Would someone with alopecia be qualified for hair transplant?

My husband, age 30, was recently diagnosed with Alopecia Universalis. He used to be a really hairy guy so this is hard for him. His dermatologist basically told him there's nothing he can do for him. Doctors believe the cause of Alopecia was having went under anesthesia twice for hand surgery from an auto accident. Would someone with alopecia be qualified for hair transplant? We are just beginning to research this option. Thank you in advance!!

Doctor Answers 6

Man with Alopecia Totalis

We have treated such men with Scalp Micropigmentation, an example can be seen in the web reference below

Los Angeles Hair Restoration Surgeon
5.0 out of 5 stars 27 reviews

If you have Alopecia Universalis, it's hard to have a hair transplant because of no donor hair.

If you have Alopecia Univeraslis it's hard to have a hair transplant because of no donor hair.

Scalp MicroPigmenation may be an option

Jae Pak, MD
Los Angeles Hair Restoration Surgeon
5.0 out of 5 stars 90 reviews

Hair Transplant for Alopecia Patient

Alopecia Universalis and all other forms of alopecia areata are not conditions that can be treated with hair transplantation. These are immune system disorders and the hair follicle that is moved will be attacked just as the original hair was. In Universalis there is no donor area either, as the condition affects all hair growth!

Richard Fitzpatrick, MD (in memoriam)
San Diego Dermatologic Surgeon
4.3 out of 5 stars 12 reviews

Hair transplant for alopecia

Sorry to hear about your husband's condition.  Unfortunately, if what he has is in fact alopecia universalis then he would not be a candidate for hair transplantation or restoration.  Hair restoration involves moving a patient's own hair from an area of dense growth to an area of sparse growth.  If we have no donor hair or very little donor hair then a procedure isn't possible.  Best of luck

Grant Stevens, MD
Los Angeles Plastic Surgeon
4.7 out of 5 stars 145 reviews

Hair Transplantation for Alopecia Universalis

Alopecia Universalis is an autoimmune condition whereby hair loss occurs from the scalp, eyebrows, eyelashes and body hair. An experienced dermatologist can make the diagnosis of alopecia universalis simply by examining the scalp, eyebrows, eyelashes and body hair. A biopsy is not required. Blood tests may be ordered by some physicians to ensure other autoimmune conditions are not present, particularly autoimmune thyroid disease.

We now know that the chance to develop alopecia is present at birth. Alopecia universalis is strongly controlled by genetic factors. But what causes the condition to come out later in life in some people but not in other people even through the genetics was in both at birth - is unknown. Most people do not have a family history but a family history of other autoimmune conditions may be present in the family (thyroid disease, rheumatoid arthritis, type 1 diabetes and even alopecia areata as well).
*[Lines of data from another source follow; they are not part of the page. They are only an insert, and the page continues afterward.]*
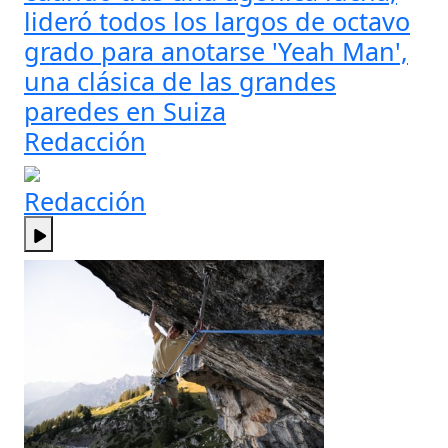
lideró todos los largos de octavo
grado para anotarse 'Yeah Man',
una clásica de las grandes
paredes en Suiza
Redacción
Redacción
Hair transplants are not an option for alopecia universalis and is not an option for alopecia totals and alopecia areata. It's important to understand that hair used in a hair transplant has to come from the same person - and in alopecia universalis there is not enough hair. In addition, even if patients have smaller degrees of hair loss (i.e. patchy or localized alopecia areata) hair transplantation is not an option because the immune system may attack the newly transplanted hairs.
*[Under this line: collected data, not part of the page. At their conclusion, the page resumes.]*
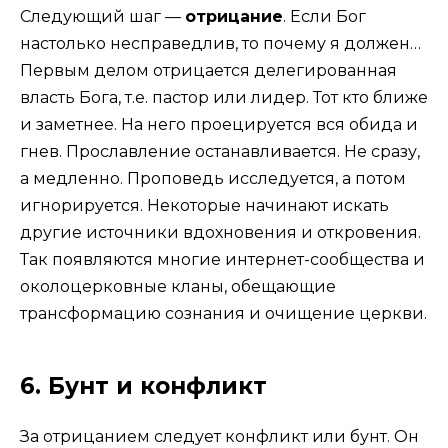
Следующий шаг —
отрицание
. Если Бог
настолько несправедлив, то почему я должен…
Первым делом отрицается делегированная
власть Бога, т.е. пастор или лидер. Тот кто ближе
и заметнее. На него проецируется вся обида и
гнев. Прославление останавливается. Не сразу,
а медленно. Проповедь исследуется, а потом
игнорируется. Некоторые начинают искать
другие источники вдохновения и откровения.
Так появляются многие интернет-сообщества и
околоцерковные кланы, обещающие
трансформацию сознания и очищение церкви.
6. Бунт и конфликт
За отрицанием следует конфликт или бунт. Он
There is no cure for alopecia areata. Options for treatment include immunosuppressive medications (cyclosporine, methotrexate, sulfasalazine) and contact sensitization with diphencyprone and squaric acid. Hair loss may occur once the treatments are stopped. Given the potential side effects and need to long term use and very, very low chances for success in alopecia universalis (less than 5 %), treatment may not be started by many individuals with alopecia universals. If medical treatment (i.e. treatment with medications) is desired - it is important to visit a dermatologist experienced in the treatment of advanced hair loss conditions. Treatment success rates are much higher in individuals with localized areas of hair loss. Scalp micropigmentation and use of a scalp hair systems are other options to camouflage hair loss.

Jeff Donovan, MD, PhD
Vancouver Dermatologist

Alopecia Universalis and a hair transplant

If this is a diagnosis verified by biopsies and second and third opinions, there should be no donor hairs to use fir a hair transplant. Scalp Micropigmentation (SMP) could be done to give the appearance of the stubble seen in a shaved down hairstyle.

Sheldon S. Kabaker, MD FACS
San Francisco Facial Plastic Surgeon
4.4 out of 5 stars 35 reviews

These answers are for educational purposes and should not be relied upon as a substitute for medical advice you may receive from your physician. If you have a medical emergency, please call 911. These answers do not constitute or initiate a patient/doctor relationship.